Reputation: 520
I'm trying to automate a text-scraping process that grabs an URL and brings in the following text and converts into a DataFrame (please note this is just an extract and the entire text is about 5 paragraphs in total):
text = "On June 15, 10 offices in the business on reported 324 new cases of
faulty equipment (22 technicalities: 11 in Bristol, 3 in Brussels, 2 in
Berlin, 1 in Burma, 1 in Boston, 1 in Belarus; 302 customer-reported, 228 in
Bristol, 24 in Brussels, 22 in Berlin…)"
I've got thus far, a fellow Stack peer helped me to get the DataFrame set-up:
from dateutil import parser
import numpy as np
empty_df = pd.DataFrame(columns = ["total cases","technicalities", "customer-reported", "bristol","brussels","berlin","burma","boston","belarus"])
date = parser.parse(text.split(',')[0]).strftime('%d %B %Y')
foo = text.split()
area= ["total cases","technicalities", "customer-reported"]
region = ["bristol","brussels","berlin","burma","boston","belarus"]
total_no = []
for i in foo:
if i in area:
total_no.append(foo[foo.index(i) - 1])
else i in region:
total_no.append(foo[foo.index(i) - 2])
empty_df.loc[len(empty_df)] = total_no + [date]
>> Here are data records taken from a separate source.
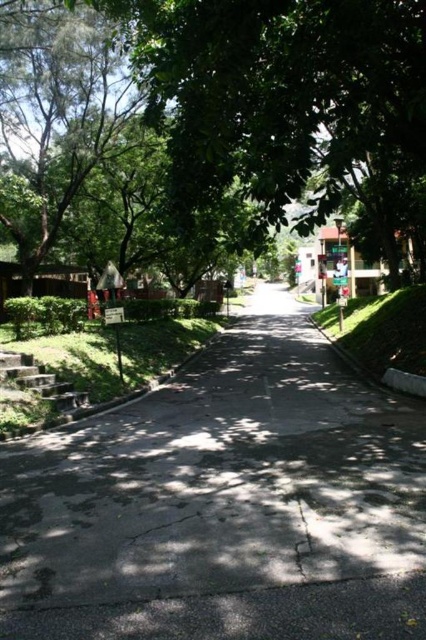 Question: Considering the relative positions of gray concrete pavement at lower left and green leafy tree at upper left in the image provided, where is gray concrete pavement at lower left located with respect to green leafy tree at upper left?

Choices:
 (A) above
 (B) below

Answer: (B)

Question: Is gray concrete pavement at lower left below green leafy tree at upper left?

Choices:
 (A) no
 (B) yes

Answer: (B)

Question: Can you confirm if gray concrete pavement at lower left is positioned below green leafy tree at upper left?

Choices:
 (A) no
 (B) yes

Answer: (B)

Question: Which object appears closest to the camera in this image?

Choices:
 (A) gray concrete pavement at lower left
 (B) green leafy tree at upper left

Answer: (A) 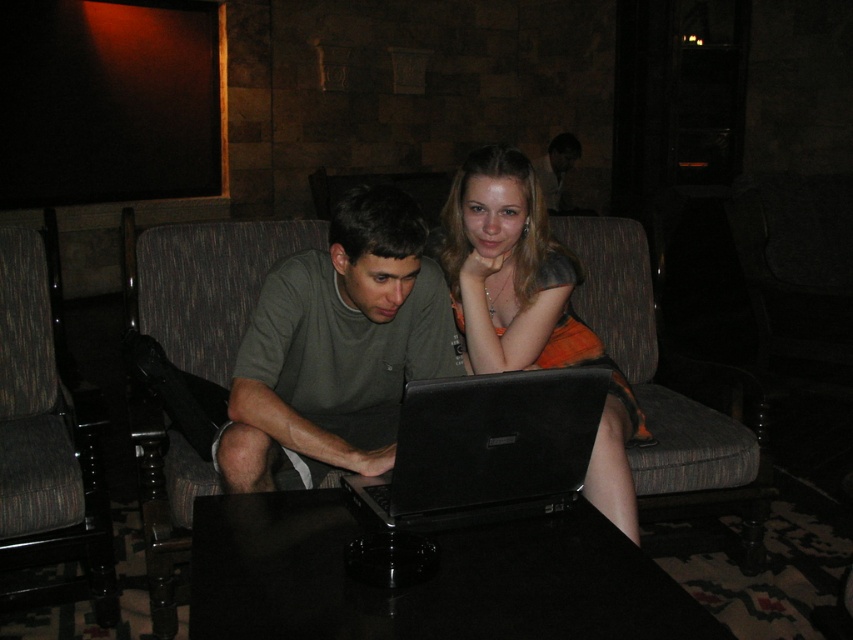 You are a photographer setting up for a group photo in the lounge. You need to ensure that the matte black laptop at center and the dark brown leather jacket at upper center are both visible in the frame. Based on their positions, will the jacket block the view of the laptop?

The matte black laptop at center is positioned under the dark brown leather jacket at upper center, so the jacket will block the view of the laptop.

You are a photographer setting up for a portrait session in this room. You need to ensure that the matte black laptop at center does not block the dark brown leather jacket at upper center in the photo. Based on their positions, will the laptop obscure the jacket in the shot?

The matte black laptop at center is in front of the dark brown leather jacket at upper center, so it will block the jacket in the photo.

Based on the photo, you are a photographer setting up a shoot in the scene. You need to place a light source to the right of the dark brown leather jacket at upper center. Will this light also illuminate the green matte shirt at center?

The green matte shirt at center is to the left of dark brown leather jacket at upper center. Since the light is placed to the right of the jacket, it would not directly illuminate the shirt, which is on the opposite side. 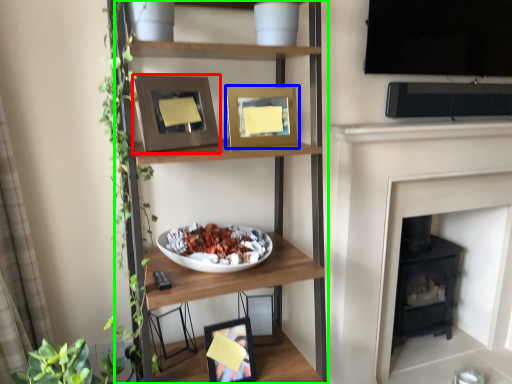 Question: Which object is positioned farthest from picture frame (highlighted by a red box)? Select from picture frame (highlighted by a blue box) and shelf (highlighted by a green box).

Choices:
 (A) picture frame
 (B) shelf

Answer: (A) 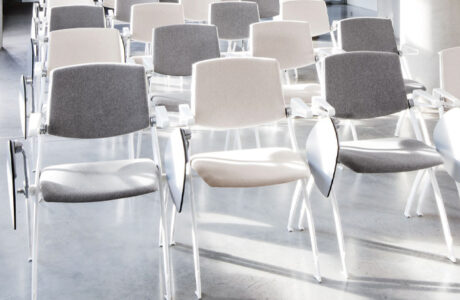 At what (x,y) coordinates should I click in order to perform the action: click on grey coloured chairs. Please return your answer as a coordinate pair (x, y). The image size is (460, 300). Looking at the image, I should click on (105, 120), (177, 50), (236, 12), (267, 5), (77, 18), (122, 6), (375, 41), (356, 72).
empty_df.replace('no', np.nan)
I was expecting this to work, but the issue I'm having is the for loop doesn't seem to like my code and when I run the region loop separately, the distinct values for each region in different areas of faulty equipment don't show-up:
e.g. Bristol value currently outputs 11 and 11 (i.e. just the first value found), not the intended 11 (technicalities) and 228 (customer-reported).
This is a pretty tough challenge, but the text I'm working with doesn't change in formatting, so I'd really appreciate some help in being able to tell Python how to distinguish. What I want as an output is the following:
all cases bristol brussels berlin
Total faults 324 239 27 24
Technichalities 22 11 3 2
Customer-reported 302 228 24 22
Upvotes: 0
Views: 37
Reputation: 500
I think the main problem would be this line:
total_no.append(foo[foo.index(i) - 2])
The foo.index(i)
here is getting the index of the first instance of the given region
each time.
Instead, you could use enumerate
instead and go for something like this:
for i, word in enumerate(foo):
if word in area:
total_no.append(foo[i - 1])
elif word in region:
total_no.append(foo[i - 2])
FYI: Personally, I think the code is rather messy, and I would also opt for the use of regex, but I'm not very in scraping so I'll allow someone else to potentially weight in their opinion.
Upvotes: 1